Kośmicki received the Special Award at the 2019 Polish Film Festival for the spy film The Coldest Game, described as "exquisitely made genre cinema". The film was picked up by Netflix and is distributed internationally.

==Career==
Kośmicki's debut as a cinematographer was with Gry uliczne. He mentions how he tried to make that film "MTV-like" to distinguish it from typical films about the Communist era (he said the idea came from Krzysztof Krauze). However, in the case of Poznań '56, he made the visuals black and white and very "classic", in the spirit of the European cinema of the 1960s.

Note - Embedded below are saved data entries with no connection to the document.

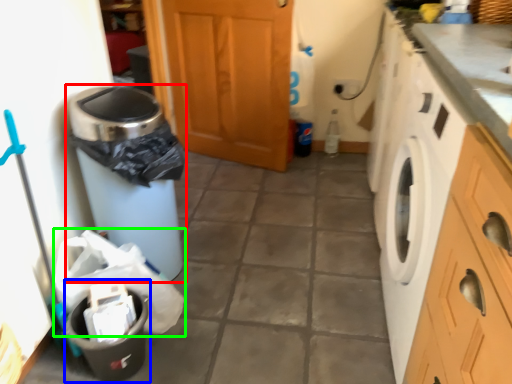 Question: Which is farther away from waste container (highlighted by a red box)? recycling bin (highlighted by a blue box) or material (highlighted by a green box)?

Choices:
 (A) recycling bin
 (B) material

Answer: (A) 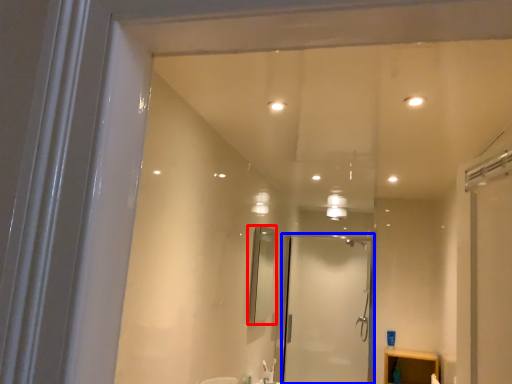 Question: Which of the following is the farthest to the observer, mirror (highlighted by a red box) or screen door (highlighted by a blue box)?

Choices:
 (A) mirror
 (B) screen door

Answer: (B) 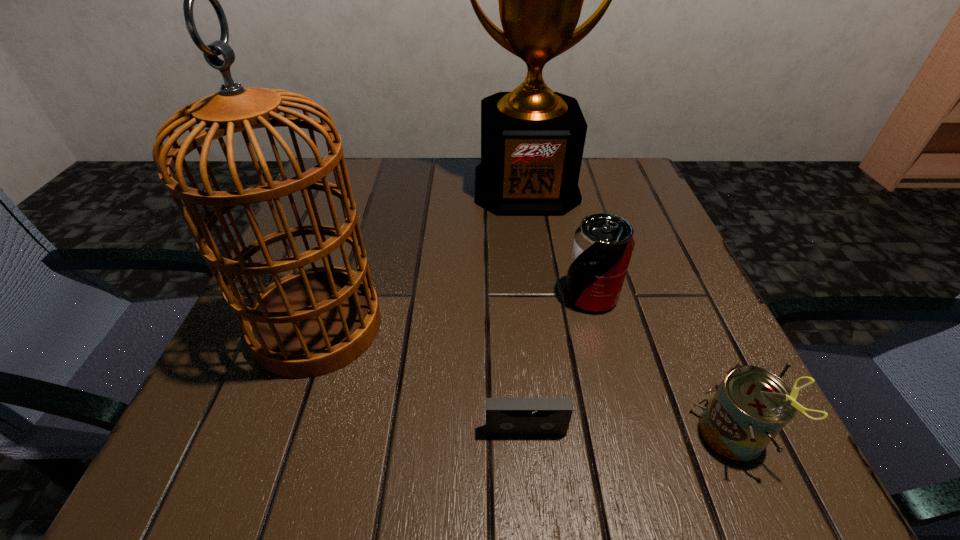 Locate an element on the screen. The height and width of the screenshot is (540, 960). the farthest object is located at coordinates (532, 139).

Where is `birdcage`? birdcage is located at coordinates (312, 322).

Where is `soda can`? This screenshot has width=960, height=540. soda can is located at coordinates (602, 247).

I want to click on can, so click(751, 405).

Locate an element on the screen. The image size is (960, 540). videotape is located at coordinates (504, 416).

I want to click on free point located 0.210m on the front of the trophy cup with the label, so click(540, 284).

In order to click on vacant space situated on the right of the birdcage in this screenshot , I will do `click(503, 326)`.

This screenshot has width=960, height=540. Identify the location of free spot located 0.210m on the left of the soda can. (444, 295).

Identify the location of vacant area located 0.200m on the left of the can. Image resolution: width=960 pixels, height=540 pixels. (546, 435).

Locate an element on the screen. The width and height of the screenshot is (960, 540). free region located on the front-facing side of the videotape is located at coordinates (530, 483). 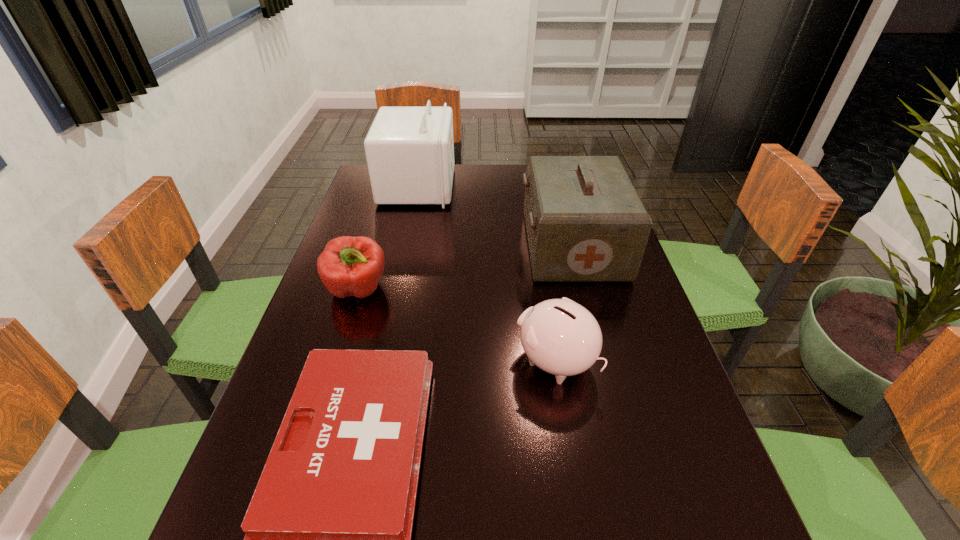 Locate an element on the screen. object that is at the far edge is located at coordinates (410, 150).

Where is `the first-aid kit that is at the left edge`? Image resolution: width=960 pixels, height=540 pixels. the first-aid kit that is at the left edge is located at coordinates (410, 150).

I want to click on bell pepper present at the left edge, so click(x=349, y=266).

Find the location of a particular element. This screenshot has height=540, width=960. the first-aid kit present at the right edge is located at coordinates (x=585, y=221).

Locate an element on the screen. The height and width of the screenshot is (540, 960). piggy bank that is at the right edge is located at coordinates (561, 337).

Locate an element on the screen. The image size is (960, 540). object positioned at the far left corner is located at coordinates (410, 150).

At what (x,y) coordinates should I click in order to perform the action: click on free spot at the far edge of the desktop. Please return your answer as a coordinate pair (x, y). Looking at the image, I should click on (504, 172).

In the image, there is a desktop. Identify the location of free space at the left edge. This screenshot has width=960, height=540. pos(373,312).

Locate an element on the screen. The width and height of the screenshot is (960, 540). blank area at the right edge is located at coordinates (670, 455).

The image size is (960, 540). Find the location of `unoccupied area between the piggy bank and the bell pepper`. unoccupied area between the piggy bank and the bell pepper is located at coordinates (457, 326). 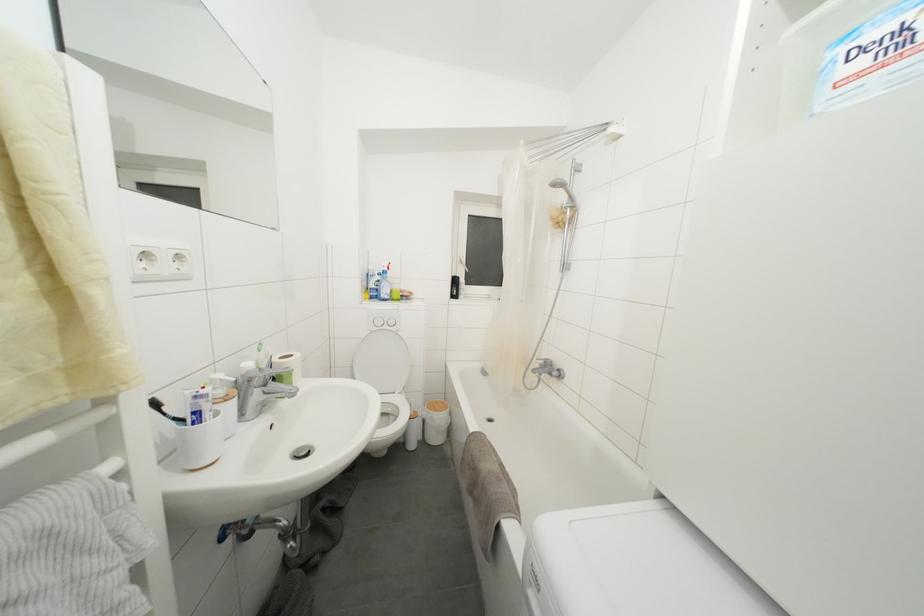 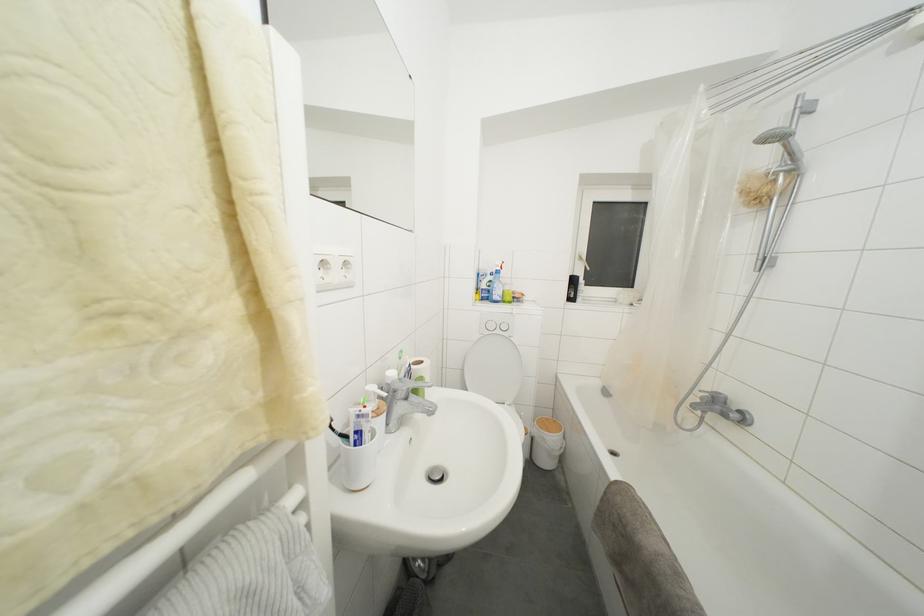 Locate, in the second image, the point that corresponds to pixel 399 338 in the first image.

(513, 344) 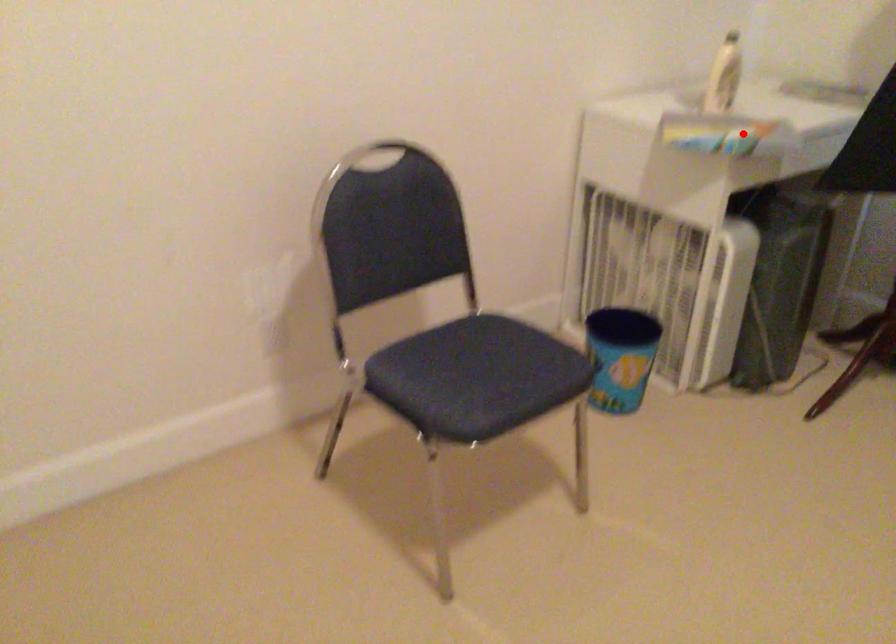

His directorial debut came with The Coldest Game (2019).

==Film==
===Director===
- The Coldest Game (2019); also screenwriter
- Queen (2022)

===Screenwriter===
- Dom zły (The Dark House) (2009)

===Cinematographer===
- Battle of Warsaw 1920 (2011) - second unit; also directorial cooperation
- Haker (2002)
- Sezon na leszcza (2000)
- Billboard (1998)
- Gniew (1998)
- Poznań '56 (1996)
- Gry uliczne (1996)

==Documentaries==
- W sercu ukrył miasto (1999) - cinematographer
- Stan zapalny (1997) - cinematographer
- Departament IV (1996) - cinematographer

==Television==
- Diagnoza (2018-2019) - director
- Druga szansa (2016) - director
- Przepis na życie (2011-2013) - director
- Rodzinka.pl (2011-2012) - director
- W roli Boga (2010) - cinematographer
- Wieczór z lalką (1997) - cinematographer
- Drugie zabicie psa (1996) - cinematographer
- Król Mięsopust (1995) - cinematographer

==Other works==
Kośmicki has also directed TV commercials and worked as a director and/or cinematographer on various short films.